TRY IT:
Exactly the lines from the one containing "différentes au pied." through the end of the data below are to be reproduced, and nothing besides them.

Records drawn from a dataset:

<<<<

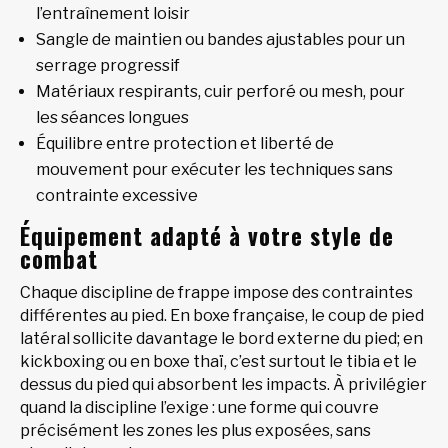
l’entraînement loisir
Sangle de maintien ou bandes ajustables pour un
serrage progressif
Matériaux respirants, cuir perforé ou mesh, pour
les séances longues
Équilibre entre protection et liberté de
mouvement pour exécuter les techniques sans
contrainte excessive
Équipement adapté à votre style de
combat
Chaque discipline de frappe impose des contraintes
différentes au pied. En boxe française, le coup de pied
latéral sollicite davantage le bord externe du pied; en
kickboxing ou en boxe thaï, c’est surtout le tibia et le
dessus du pied qui absorbent les impacts. À privilégier
quand la discipline l’exige : une forme qui couvre
précisément les zones les plus exposées, sans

>>>>

EXERCISE RESULT:
différentes au pied. En boxe française, le coup de pied
latéral sollicite davantage le bord externe du pied; en
kickboxing ou en boxe thaï, c’est surtout le tibia et le
dessus du pied qui absorbent les impacts. À privilégier
quand la discipline l’exige : une forme qui couvre
précisément les zones les plus exposées, sans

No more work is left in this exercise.